Violation of the integrity of the kidney parenchyma during organ-preserving surgery is always accompanied by functional impairment in that part of the organ. This is due to mechanical damage to the nephron and the development of aseptic necrosis in the area of the resection, followed by development of an ischemic zone that expands during the repair process due to disrupted parenchymal cell metabolism and pressure from regenerating connective tissue.

Objective.
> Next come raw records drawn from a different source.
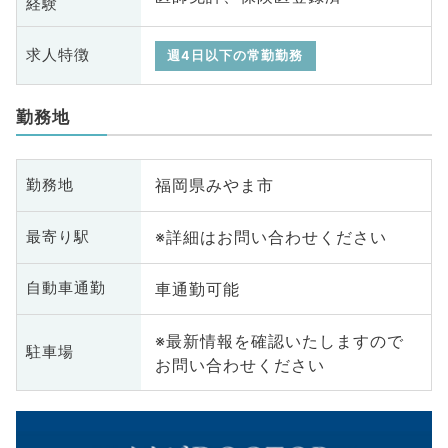
経験
求人特徴
週4日以下の常勤勤務
勤務地
福岡県みやま市
勤務地
※詳細はお問い合わせください
最寄り駅
車通勤可能
自動車通勤
※最新情報を確認いたしますので
駐車場
お問い合わせください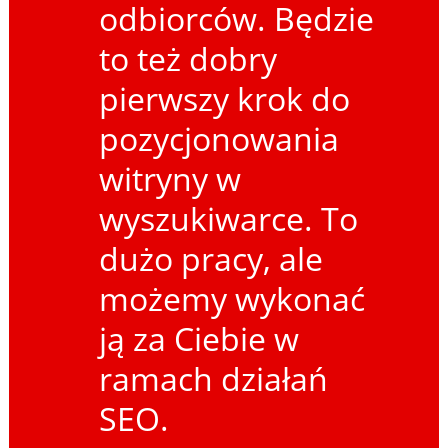
odbiorców. Będzie
to też dobry
pierwszy krok do
pozycjonowania
witryny w
wyszukiwarce. To
dużo pracy, ale
możemy wykonać
ją za Ciebie w
ramach działań
SEO.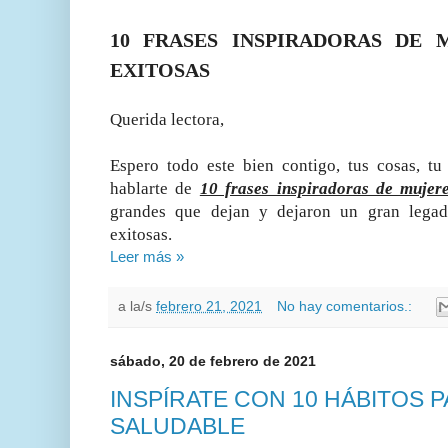
10 FRASES INSPIRADORAS DE 
EXITOSAS
Querida lectora,
Espero todo este bien contigo, tus cosas, t
hablarte de
10 frases inspiradoras de mujere
grandes que dejan y dejaron un gran legad
exitosas.
Leer más »
a la/s
febrero 21, 2021
No hay comentarios.:
sábado, 20 de febrero de 2021
INSPÍRATE CON 10 HÁBITOS P
SALUDABLE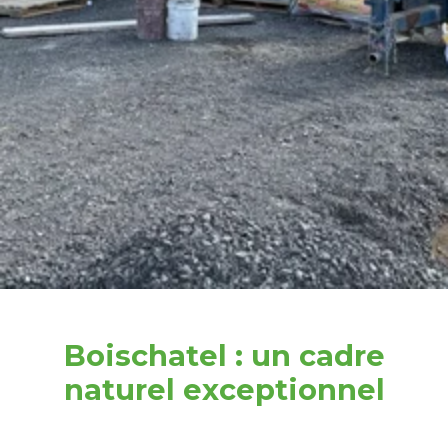
Boischatel : un cadre
naturel exceptionnel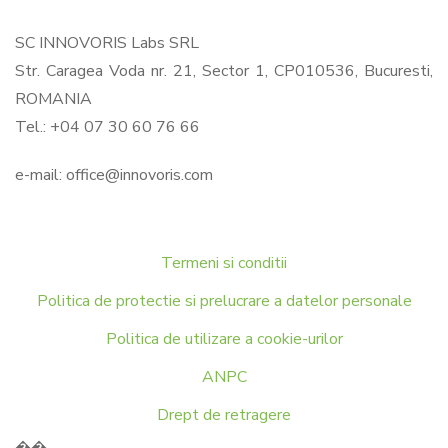
SC INNOVORIS Labs SRL
Str. Caragea Voda nr. 21, Sector 1, CP010536, Bucuresti,
ROMANIA
Tel.: +04 07 30 60 76 66
e-mail:
office@innovoris.com
Termeni si conditii
Politica de protectie si prelucrare a datelor personale
Politica de utilizare a cookie-urilor
ANPC
Drept de retragere
��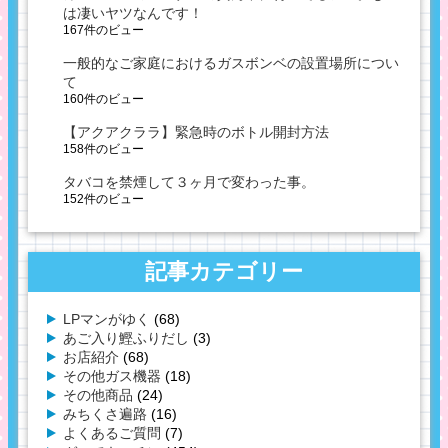
は凄いヤツなんです！
167件のビュー
一般的なご家庭におけるガスボンベの設置場所につい
て
160件のビュー
【アクアクララ】緊急時のボトル開封方法
158件のビュー
タバコを禁煙して３ヶ月で変わった事。
152件のビュー
記事カテゴリー
LPマンがゆく
(68)
あご入り鰹ふりだし
(3)
お店紹介
(68)
その他ガス機器
(18)
その他商品
(24)
みちくさ遍路
(16)
よくあるご質問
(7)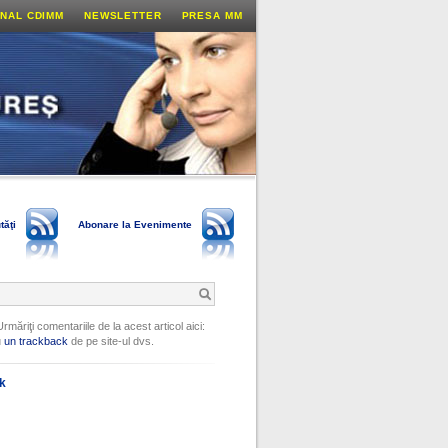
NAL CDIMM
NEWSLETTER
PRESA MM
tăţi
Abonare la Evenimente
Urmăriţi comentariile de la acest articol aici:
u
un trackback
de pe site-ul dvs.
ok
To investigate the effect of α-tocopherol acetate on repair processes in the kidney parenchyma after an organ-preserving operation in a rat model.

Materials and methods. An experimental study was performed on 60 white laboratory rats that underwent resection of the lower pole of the left kidney. Postoperatively, a study group (n = 30) underwent intramuscular injections of a 10% α-tocopherol acetate oil solution, 0.2 ml 2 times a day for 5 days. A control group (n = 30) were left untreated.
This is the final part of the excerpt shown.